Sabotagem: O Caso de Mário Leite Silva no BFA

O gestor da fortuna de Isabel dos Santos, o discreto cidadão português Mário Leite Silva, surgiu recentemente nas notícias a propósito do julgamento em Sintra, Portugal, que opõe a sua patroa a Ana Gomes, a antiga eurodeputada portuguesa.

Mário Silva afirmou que as declarações de Ana Gomes acerca de Isabel se afiguravam “de uma gravidade extrema”, haviam tido “um impacto profundamente negativo”, e que desde então se notava “maior nervosismo e ansiedade dos parceiros de negócios. Temos de andar constantemente a explicar que não é assim. Teve impacto ao nível financeiro, em auditorias, com clientes e fornecedores”. Não vamos aqui discutir a irrelevância das declarações de Silva. Na verdade, dizer o que disse ou dizer o seu contrário sem qualquer evidência concreta é igual a zero.

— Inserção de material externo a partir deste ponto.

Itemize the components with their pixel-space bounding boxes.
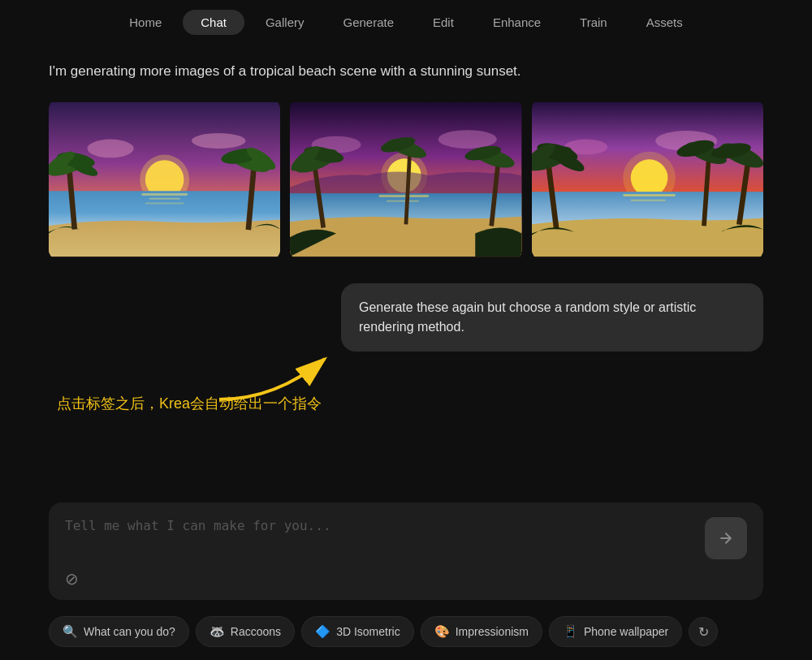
generated-image-3[interactable] — [532, 98, 763, 261]
user-message: Generate these again but choose a random… — [341, 283, 763, 352]
svg-rect-43 — [623, 194, 676, 196]
suggestion-label-3: Impressionism — [456, 625, 529, 638]
input-area: ⊘ — [0, 494, 812, 610]
suggestion-icon-3: 🎨 — [434, 624, 450, 639]
generated-image-1[interactable] — [49, 98, 280, 261]
input-box: ⊘ — [49, 503, 763, 600]
svg-point-4 — [192, 132, 246, 148]
suggestion-icon-4: 📱 — [563, 624, 578, 639]
suggestions-bar: 🔍 What can you do? 🦝 Raccoons 🔷 3D Isome… — [0, 610, 812, 660]
nav-train[interactable]: Train — [562, 10, 625, 35]
svg-rect-25 — [387, 200, 419, 201]
refresh-suggestions-button[interactable]: ↻ — [689, 617, 718, 646]
nav-edit[interactable]: Edit — [415, 10, 472, 35]
chat-input[interactable] — [65, 517, 695, 537]
suggestion-icon-1: 🦝 — [209, 624, 225, 639]
svg-rect-8 — [145, 202, 184, 204]
nav-assets[interactable]: Assets — [628, 10, 701, 35]
nav-chat[interactable]: Chat — [183, 10, 244, 35]
suggestion-icon-2: 🔷 — [315, 624, 330, 639]
suggestion-what-can-you-do[interactable]: 🔍 What can you do? — [49, 616, 189, 647]
suggestion-3d-isometric[interactable]: 🔷 3D Isometric — [301, 616, 414, 647]
refresh-icon: ↻ — [698, 624, 709, 640]
svg-rect-24 — [379, 195, 430, 197]
send-icon — [718, 530, 734, 546]
navigation: Home Chat Gallery Generate Edit Enhance … — [0, 0, 812, 45]
suggestion-impressionism[interactable]: 🎨 Impressionism — [421, 616, 542, 647]
nav-gallery[interactable]: Gallery — [248, 10, 322, 35]
ai-message: I'm generating more images of a tropical… — [49, 61, 763, 82]
user-message-wrap: Generate these again but choose a random… — [49, 283, 763, 352]
annotation-arrow — [211, 347, 341, 403]
generated-images — [49, 98, 763, 261]
suggestion-raccoons[interactable]: 🦝 Raccoons — [196, 616, 295, 647]
nav-home[interactable]: Home — [111, 10, 179, 35]
svg-rect-44 — [630, 199, 665, 201]
suggestion-phone-wallpaper[interactable]: 📱 Phone wallpaper — [549, 616, 682, 647]
annotation-area: 点击标签之后，Krea会自动给出一个指令 — [49, 371, 763, 436]
nav-enhance[interactable]: Enhance — [475, 10, 559, 35]
input-row — [65, 517, 747, 559]
input-icons: ⊘ — [65, 569, 747, 589]
attach-button[interactable]: ⊘ — [65, 569, 79, 589]
suggestion-label-2: 3D Isometric — [336, 625, 400, 638]
svg-point-22 — [438, 130, 497, 149]
send-button[interactable] — [705, 517, 747, 559]
generated-image-2[interactable] — [290, 98, 521, 261]
svg-point-3 — [88, 139, 134, 157]
suggestion-icon-0: 🔍 — [63, 624, 78, 639]
svg-rect-6 — [141, 193, 188, 196]
suggestion-label-4: Phone wallpaper — [584, 625, 668, 638]
chat-main: I'm generating more images of a tropical… — [0, 45, 812, 494]
svg-rect-7 — [149, 197, 180, 199]
suggestion-label-1: Raccoons — [231, 625, 281, 638]
nav-generate[interactable]: Generate — [325, 10, 412, 35]
suggestion-label-0: What can you do? — [84, 625, 175, 638]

A questão é que Mário Leite Silva não é, como lhe chamou tenuemente o jornal digital português Observador, “o economista […] que representa a empresária angolana na Efacec e em outras empresas”. É muito mais do que isso. É o seu homem-chave, braço direito, elemento fundamental em toda a esquemática isabelina. É o gestor da sua fortuna.

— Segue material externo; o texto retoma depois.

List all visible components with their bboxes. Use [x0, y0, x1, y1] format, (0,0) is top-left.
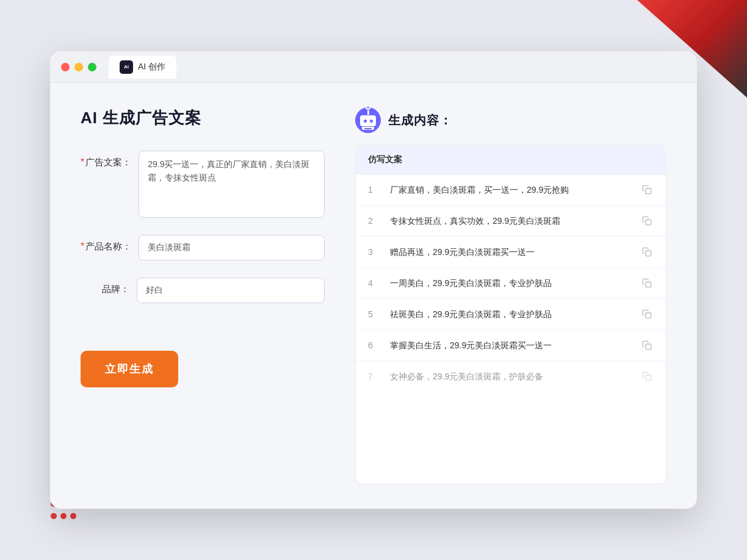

Entre outras funções, Mário Leite Silva é o presidente do Conselho de Administração do Banco de Fomento Angola – BFA. O BFA tem a sua sede em Luanda, Angola.

Ora, segundo as nossas fontes, o presidente do Banco não está em Angola há mais de um ano. Não entra na sua instituição desde 2018. Isso tem alguma lógica na perspectiva pessoal de Mário Leite Silva. Como reportámos em 2017, Mário Leite Silva, embora não ocupasse nenhum cargo formal na Sonangol, foi o gestor de facto da companhia durante o consulado de Isabel dos Santos e terá beneficiado de algumas das transferências polémicas ocorridas durante o mandato da filha de José Eduardo dos Santos. Portanto, não admira que, quando Isabel dos Santos levantou apressadamente voo do Aeroporto 4 de Fevereiro para entrar no seu auto-exílio, Mário Silva também tenha resolvido não voltar mais a Luanda. Contudo, à lógica pessoal opõe-se a lógica empresarial e o interesse público do funcionamento transparente da banca.

A lei das Sociedades Comerciais (lei n.º 1/04, de 13 de Fevereiro) que, naturalmente, nas questões organizatórias se aplica às empresas bancárias, determina no seu artigo 429.º n.º 1 que o Conselho de Administração deve reunir pelo menos uma vez por mês. O mesmo articulado contém disposições referentes a essas reuniões e aos livros de Actas necessários para comprovar a existência de reuniões. Depreende-se da leitura desses preceitos, designadamente do número 6 do artigo 429.º, que as reuniões são presenciais. Torna-se evidente que o presidente do BFA tem estado ausente dessas reuniões obrigatórias por lei. Eventualmente, pode-se alegar que a moderna tecnologia permite que o presidente assista às reuniões em videoconferência e que se deve fazer uma interpretação actualista da lei. Propendemos a aceitar essa visão legal, mas não como regra absoluta.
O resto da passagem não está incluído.